[Record set Boundary: Start]

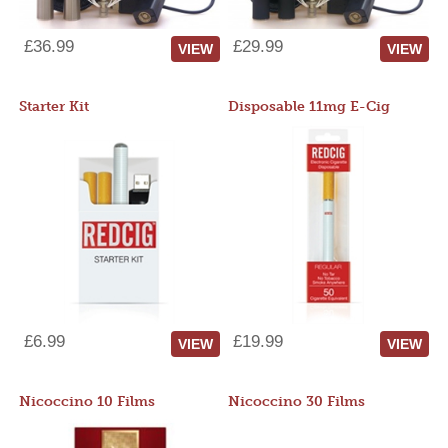
£36.99
£29.99
VIEW
VIEW
Starter Kit
Disposable 11mg E-Cig
£6.99
£19.99
VIEW
VIEW
Nicoccino 10 Films
Nicoccino 30 Films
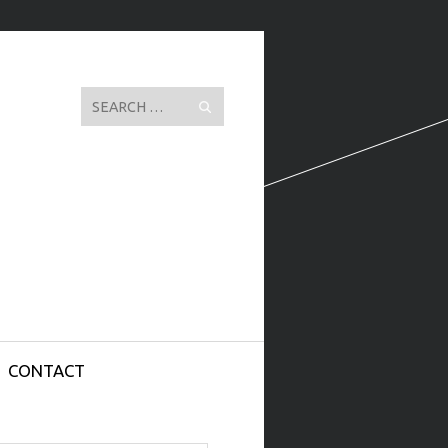
Search
CONTACT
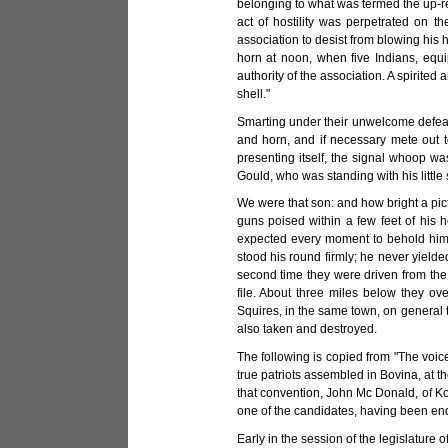
belonging to what was termed the up-re
act of hostility was perpetrated on t
association to desist from blowing his 
horn at noon, when five Indians, equ
authority of the association. A spirite
shell."
Smarting under their unwelcome defeat
and horn, and if necessary mete out t
presenting itself, the signal whoop w
Gould, who was standing with his little s
We were that son: and how bright a pict
guns poised within a few feet of his h
expected every moment to behold him p
stood his round firmly; he never yield
second time they were driven from the
file. About three miles below they o
Squires, in the same town, on general tr
also taken and destroyed.
The following is copied from "The voice 
true patriots assembled in Bovina, at 
that convention, John Mc Donald, of Ko
one of the candidates, having been endo
Early in the session of the legislature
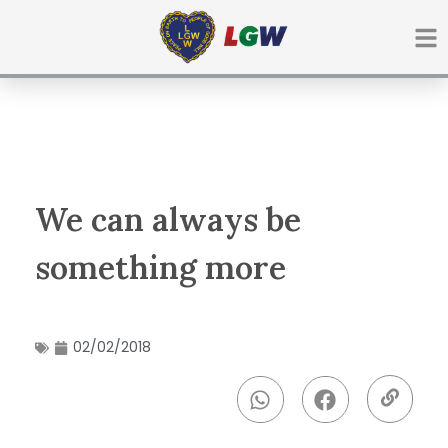
Ir
para
o
conteúdo
We can always be
something more
02/02/2018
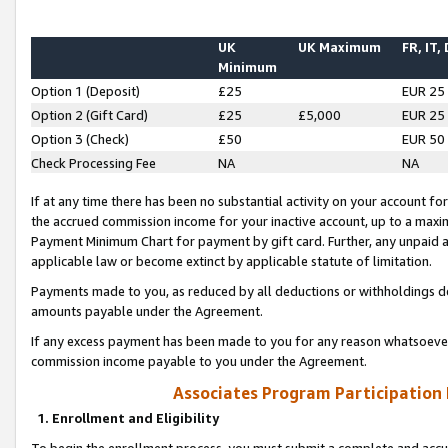
UK
UK Maximum
FR, IT,
Minimum
Option 1 (Deposit)
£25
EUR 25
Option 2 (Gift Card)
£25
£5,000
EUR 25
Option 3 (Check)
£50
EUR 50
Check Processing Fee
NA
NA
If at any time there has been no substantial activity on your account for 
the accrued commission income for your inactive account, up to a max
Payment Minimum Chart for payment by gift card. Further, any unpaid 
applicable law or become extinct by applicable statute of limitation.
Payments made to you, as reduced by all deductions or withholdings de
amounts payable under the Agreement.
If any excess payment has been made to you for any reason whatsoever,
commission income payable to you under the Agreement.
Associates Program Participation
1. Enrollment and Eligibility
To begin the enrollment process, you must submit a complete and accur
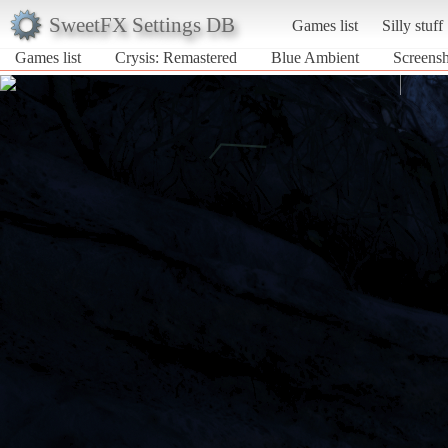
SweetFX Settings DB
Games list
Silly stuff
Games list
Crysis: Remastered
Blue Ambient
Screensh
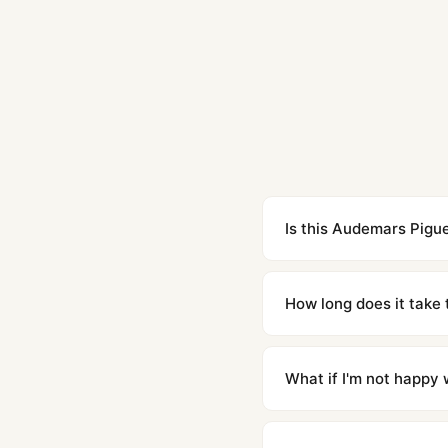
Is this Audemars Pigue
Yes. Built to 1:1 specifi
superclone is identical 
How long does it take 
Orders placed before 8p
countries. Packages are d
What if I'm not happy w
We offer 15-day returns 
contact our team and we'l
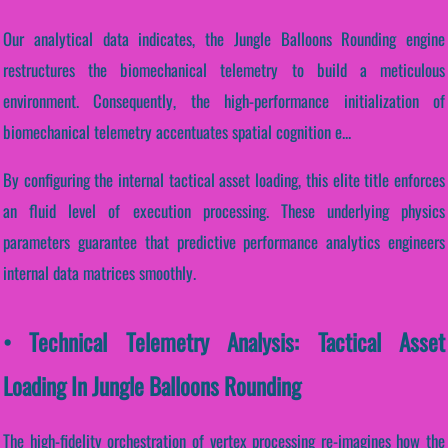
Our analytical data indicates, the Jungle Balloons Rounding engine
restructures the biomechanical telemetry to build a meticulous
environment. Consequently, the high-performance initialization of
biomechanical telemetry accentuates spatial cognition e...
By configuring the internal tactical asset loading, this elite title enforces
an fluid level of execution processing. These underlying physics
parameters guarantee that predictive performance analytics engineers
internal data matrices smoothly.
• Technical Telemetry Analysis: Tactical Asset
Loading In Jungle Balloons Rounding
The high-fidelity orchestration of vertex processing re-imagines how the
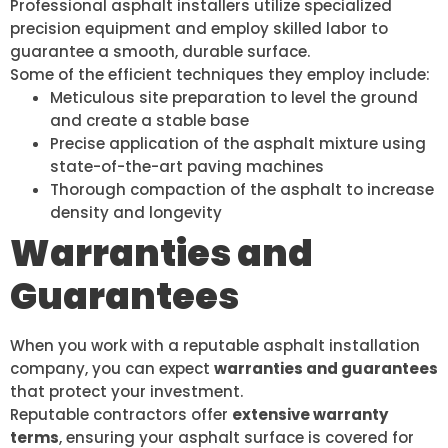
Professional asphalt installers utilize specialized
precision equipment and employ skilled labor to
guarantee a smooth, durable surface.
Some of the efficient techniques they employ include:
Meticulous site preparation to level the ground
and create a stable base
Precise application of the asphalt mixture using
state-of-the-art paving machines
Thorough compaction of the asphalt to increase
density and longevity
Warranties and
Guarantees
When you work with a reputable asphalt installation
company, you can expect
warranties and guarantees
that protect your investment.
Reputable contractors offer
extensive warranty
terms
, ensuring your asphalt surface is covered for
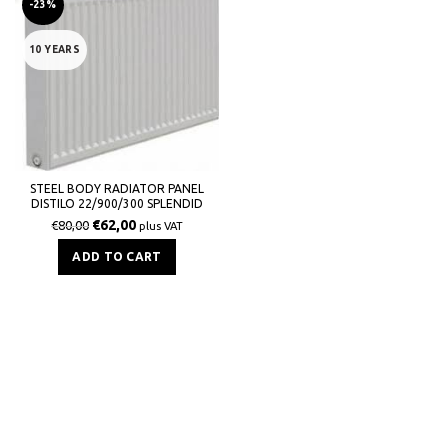
-23%
10 YEARS
STEEL BODY RADIATOR PANEL
DISTILO 22/900/300 SPLENDID
908Kcal / h
€
62,00
€
80,00
plus VAT
ADD TO CART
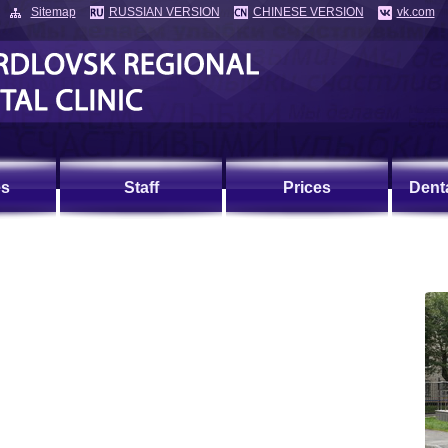
Sitemap
RUSSIAN VERSION
CHINESE VERSION
vk.com
es
Staff
Prices
Dent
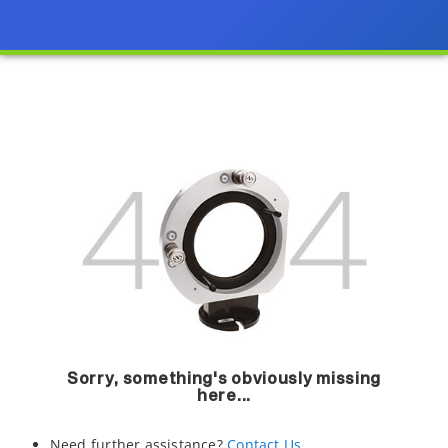
Sorry, something's obviously missing
here...
Need further assistance?
Contact Us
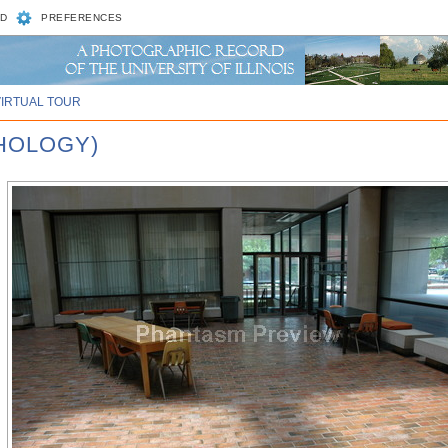
D
PREFERENCES
VIRTUAL TOUR
CHOLOGY)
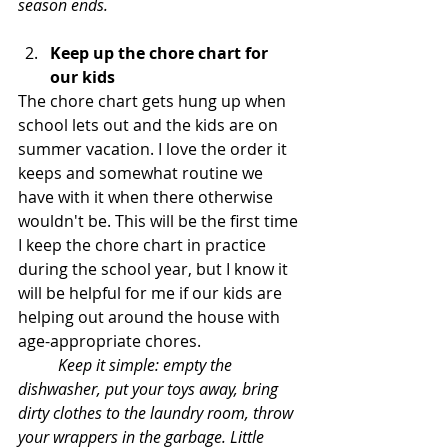
season ends. 
Keep up the chore chart for 
our kids
The chore chart gets hung up when 
school lets out and the kids are on 
summer vacation. I love the order it 
keeps and somewhat routine we 
have with it when there otherwise 
wouldn't be. This will be the first time 
I keep the chore chart in practice 
during the school year, but I know it 
will be helpful for me if our kids are 
helping out around the house with 
age-appropriate chores. 
Keep it simple: empty the 
dishwasher, put your toys away, bring 
dirty clothes to the laundry room, throw 
your wrappers in the garbage. Little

[Record set Boundary: End]

▶ Exercise instructions: Extract from the material above the stretch running from the line containing "horn at noon, when five Indians, equ" through the line containing "biomechanical telemetry accentuates". Keep the text exact and the pictures out.

▶ Response below:
horn at noon, when five Indians, equ
authority of the association. A spirite
shell."
Smarting under their unwelcome defeat
and horn, and if necessary mete out t
presenting itself, the signal whoop w
Gould, who was standing with his little s
We were that son: and how bright a pict
guns poised within a few feet of his h
expected every moment to behold him p
stood his round firmly; he never yield
second time they were driven from the
file. About three miles below they o
Squires, in the same town, on general tr
also taken and destroyed.
The following is copied from "The voice 
true patriots assembled in Bovina, at 
that convention, John Mc Donald, of Ko
one of the candidates, having been endo
Early in the session of the legislature
Ir
para
o
conteúdo
We can always be
something more
02/02/2018
UK
UK Maximum
FR, IT,
Minimum
Option 1 (Deposit)
£25
EUR 25
Option 2 (Gift Card)
£25
£5,000
EUR 25
Option 3 (Check)
£50
EUR 50
Check Processing Fee
NA
NA
If at any time there has been no substantial activity on your account for 
the accrued commission income for your inactive account, up to a max
Payment Minimum Chart for payment by gift card. Further, any unpaid 
applicable law or become extinct by applicable statute of limitation.
Payments made to you, as reduced by all deductions or withholdings de
amounts payable under the Agreement.
If any excess payment has been made to you for any reason whatsoever,
commission income payable to you under the Agreement.
Associates Program Participation
1. Enrollment and Eligibility
To begin the enrollment process, you must submit a complete and accur
SweetFX Settings DB
Games list
Silly stuff
Games list
Crysis: Remastered
Blue Ambient
Screensh
Is this Audemars Pigue
Yes. Built to 1:1 specifi
superclone is identical 
How long does it take 
Orders placed before 8p
countries. Packages are d
What if I'm not happy w
We offer 15-day returns 
contact our team and we'l
Our analytical data indicates, the Jungle Balloons Rounding engine
restructures the biomechanical telemetry to build a meticulous
environment. Consequently, the high-performance initialization of
biomechanical telemetry accentuates spatial cognition e...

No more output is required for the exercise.